Lawyers for Janusz Walus and Clive Derby Lewis, who are serving life sentences for the murder, had asked the court to reverse a decision by the Truth and Reconciliation Commission (TRC) not to grant them amnesty.
But a full bench of the court ruled that the pair had not consulted anyone when formulating their assassination plans, nor had they intended to be caught or claim responsibility in public.
The hugely popular Hani was gunned down outside his Johannesburg home on April 10, 1993, a year before the country’s first all-race elections.
Walus and Derby Lewis were sentenced to death but this was commuted to life in prison after South Africa scrapped the death sentence.
The TRC – which can pardon crimes if the applicants make a full disclosure of their crime and prove that it was politically motivated – turned down their amnesty application in April 1999.

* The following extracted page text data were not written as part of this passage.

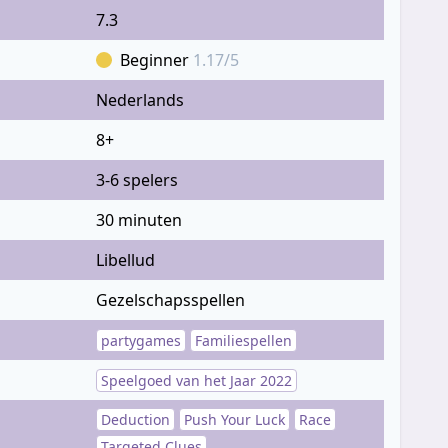
7.3
Beginner
1.17/5
Nederlands
8+
3-6 spelers
30 minuten
Libellud
Gezelschapsspellen
partygames
Familiespellen
Speelgoed van het Jaar 2022
Deduction
Push Your Luck
Race
Targeted Clues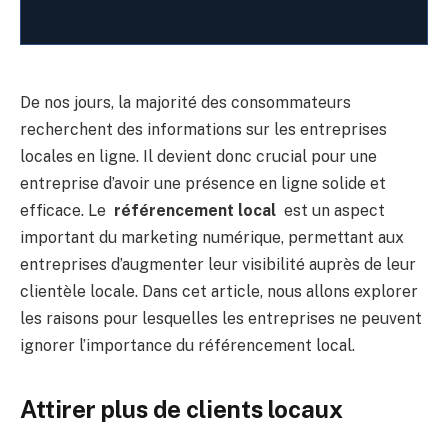
De nos jours, la majorité des consommateurs
recherchent des informations sur les entreprises
locales en ligne. Il devient donc crucial pour une
entreprise d’avoir une présence en ligne solide et
efficace. Le
référencement local
est un aspect
important du marketing numérique, permettant aux
entreprises d’augmenter leur visibilité auprès de leur
clientèle locale. Dans cet article, nous allons explorer
les raisons pour lesquelles les entreprises ne peuvent
ignorer l’importance du référencement local.
Attirer plus de clients locaux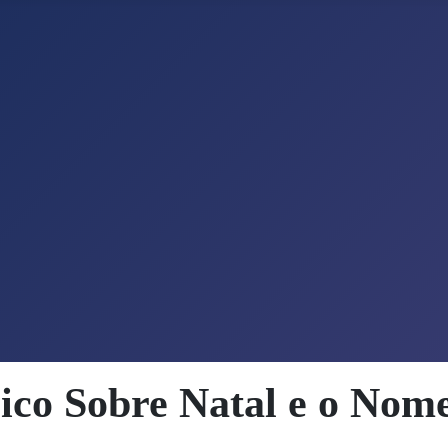
lico Sobre Natal e o Nom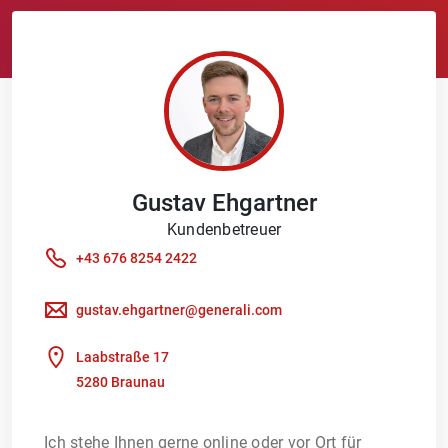
Gustav
Ehgartner
Kundenbetreuer
+43 676 8254 2422
gustav.ehgartner@generali.com
Laabstraße 17
5280 Braunau
Ich stehe Ihnen gerne online oder vor Ort für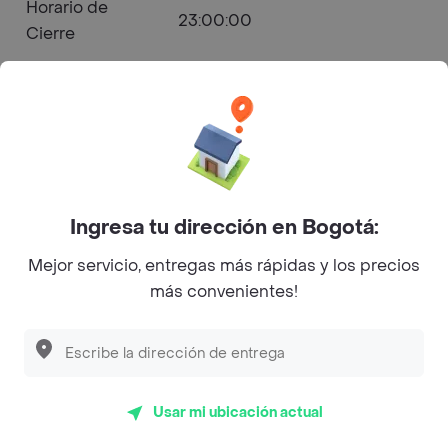
Horario de
23:00:00
Cierre
Bman Castilla - Kennedy Menú
a Domicilio
4.2
(42)
Ingresa tu dirección en Bogotá:
Hamburguesa
Abierto
Mejor servicio, entregas más rápidas y los precios
más convenientes!
Horarios de Apertura y Cierre
Lunes
12:45 - 23:00
Martes
12:45 - 22:45
Usar mi ubicación actual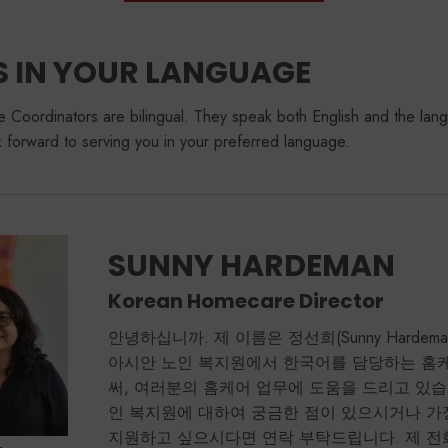
S IN YOUR LANGUAGE
 Coordinators are bilingual. They speak both English and the lang
forward to serving you in your preferred language.
SUNNY HARDEMAN
Korean Homecare Director
안녕하십니까. 제 이름은 정선희(Sunny Hardem
아시안 노인 복지원에서 한국어를 담당하는 홈
써, 여러분의 홈케어 업무에 도움을 드리고 있습
인 복지원에 대하여 궁금한 점이 있으시거나 가
지원하고 싶으시다면 연락 부탁드립니다. 제 전화번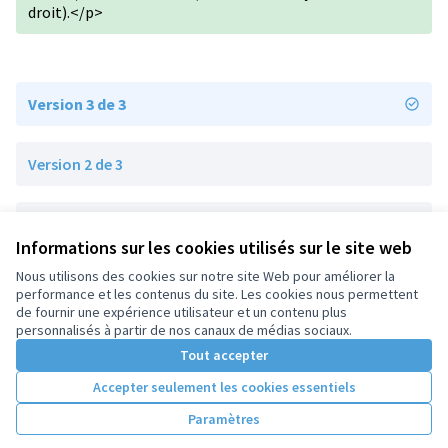
droit).</p>
Version 3 de 3
Version 2 de 3
Version 1 de 3
Informations sur les cookies utilisés sur le site web
Nous utilisons des cookies sur notre site Web pour améliorer la
performance et les contenus du site. Les cookies nous permettent
Conditions d'utilisation
de fournir une expérience utilisateur et un contenu plus
Paramètres des cookies
personnalisés à partir de nos canaux de médias sociaux.
Tout accepter
Accepter seulement les cookies essentiels
Licence Cre
(Lien extern
(Lien externe)
Site réalisé par
Open Source Politics
grâce au
logiciel libre
Paramètres
(Lien externe)
Decidim
.
(Lien externe)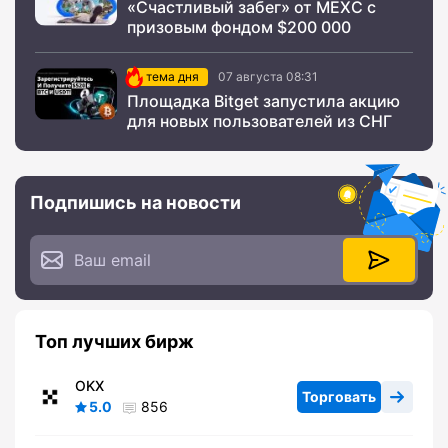
«Счастливый забег» от MEXC с
призовым фондом $200 000
тема дня
07 августа 08:31
Площадка Bitget запустила акцию
для новых пользователей из СНГ
Подпишись на новости
Топ лучших бирж
OKX
Торговать
5.0
856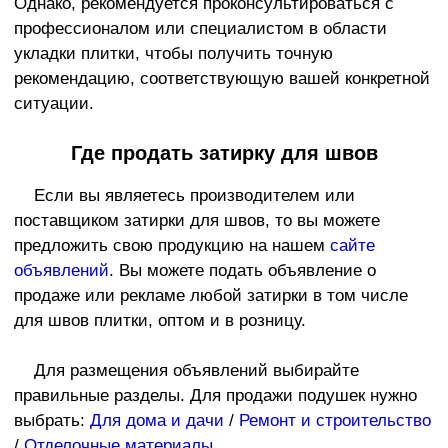
Однако, рекомендуется проконсультироваться с
профессионалом или специалистом в области
укладки плитки, чтобы получить точную
рекомендацию, соответствующую вашей конкретной
ситуации.
Где продать затирку для швов
Если вы являетесь производителем или
поставщиком затирки для швов, то вы можете
предложить свою продукцию на нашем
сайте
объявлений
. Вы можете подать объявление о
продаже или рекламе любой затирки в том числе
для швов плитки, оптом и в розницу.
Для размещения объявлений выбирайте
правильные разделы. Для продажи подушек нужно
выбрать:
Для дома и дачи
/
Ремонт и строительство
/
Отделочные материалы
.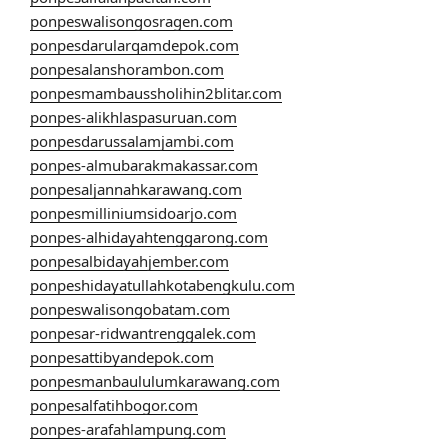
ponpeswalisongosragen.com
ponpesdarularqamdepok.com
ponpesalanshorambon.com
ponpesmambaussholihin2blitar.com
ponpes-alikhlaspasuruan.com
ponpesdarussalamjambi.com
ponpes-almubarakmakassar.com
ponpesaljannahkarawang.com
ponpesmilliniumsidoarjo.com
ponpes-alhidayahtenggarong.com
ponpesalbidayahjember.com
ponpeshidayatullahkotabengkulu.com
ponpeswalisongobatam.com
ponpesar-ridwantrenggalek.com
ponpesattibyandepok.com
ponpesmanbaululumkarawang.com
ponpesalfatihbogor.com
ponpes-arafahlampung.com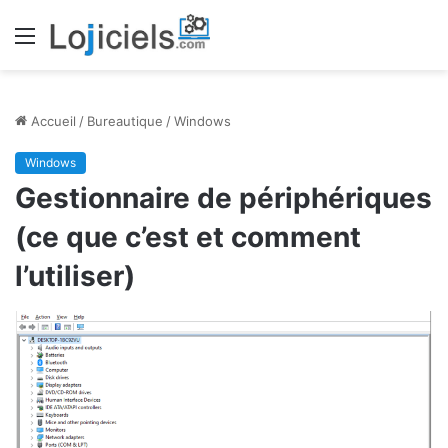
Menu
Accueil
/
Bureautique
/
Windows
Windows
Gestionnaire de périphériques
(ce que c’est et comment
l’utiliser)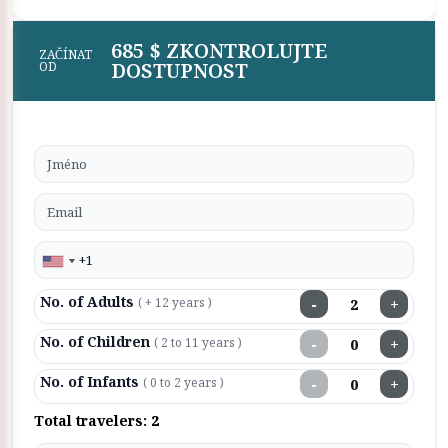
685 $ ZKONTROLUJTE
ZAČÍNAT
DOSTUPNOST
OD
No. of Adults
−
+
( + 12 years )
No. of Children
−
+
( 2 to 11 years )
No. of Infants
−
+
( 0 to 2 years )
Total travelers:
2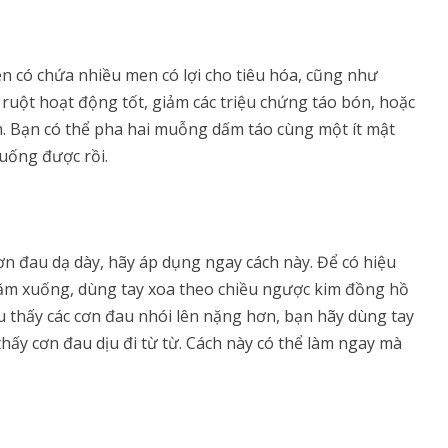
n có chứa nhiều men có lợi cho tiêu hóa, cũng như
 ruột hoạt động tốt, giảm các triệu chứng táo bón, hoặc
. Bạn có thể pha hai muỗng dấm táo cùng một ít mật
 uống được rồi.
n đau dạ dày, hãy áp dụng ngay cách này. Để có hiệu
nằm xuống, dùng tay xoa theo chiều ngược kim đồng hồ
ếu thấy các cơn đau nhói lên nặng hơn, bạn hãy dùng tay
hấy cơn đau dịu đi từ từ. Cách này có thể làm ngay mà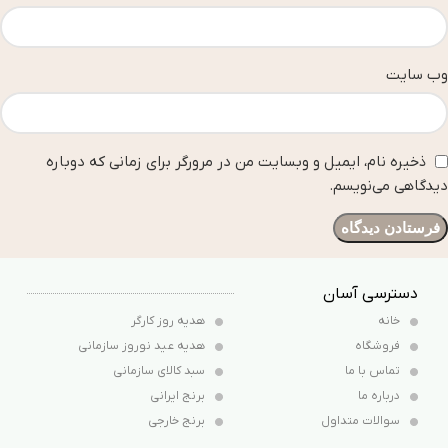
وب‌ سایت
ذخیره نام، ایمیل و وبسایت من در مرورگر برای زمانی که دوباره
دیدگاهی می‌نویسم.
دسترسی آسان
خانه
هدیه روز کارگر
فروشگاه
هدیه عید نوروز سازمانی
تماس با ما
سبد کالای سازمانی
درباره ما
برنج ایرانی
سوالات متداول
برنج خارجی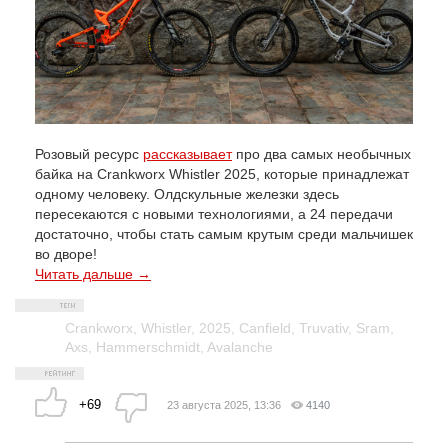
Розовый ресурс
рассказывает
про два самых необычных
байка на Crankworx Whistler 2025, которые принадлежат
одному человеку. Олдскульные железки здесь
пересекаются с новыми технологиями, а 24 передачи
достаточно, чтобы стать самым крутым среди мальчишек
во дворе!
Читать дальше →
Crankworx
,
Whistler
,
2025
,
Canfield
,
Truvativ
,
Sram
,
Axs
,
Hammerschmidt
,
Avalanche
+69
23 августа 2025, 13:36
4140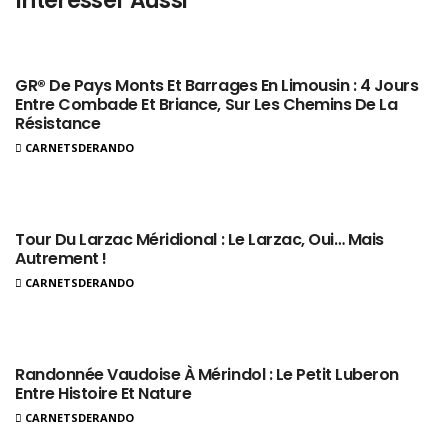
Intéresser Aussi
GR® De Pays Monts Et Barrages En Limousin : 4 Jours
Entre Combade Et Briance, Sur Les Chemins De La
Résistance
CARNETSDERANDO
Tour Du Larzac Méridional : Le Larzac, Oui… Mais
Autrement !
CARNETSDERANDO
Randonnée Vaudoise À Mérindol : Le Petit Luberon
Entre Histoire Et Nature
CARNETSDERANDO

Walus and Derby Lewis claimed that they had killed Hani to save South Africa from a communist onslaught, but the Conservative Party denied ordering the murder.
The party has, however, funded the cost of the court application, as it had all the legal costs of Walus and Derby Lewis so far.
CP leader Ferdi Hartzenberg said it was unfair for them to remain in jail while the TRC had given amnesty to leftwing radicals who killed American student Amy Biehl and massacred church-goers in Cape Town before the 1994 polls.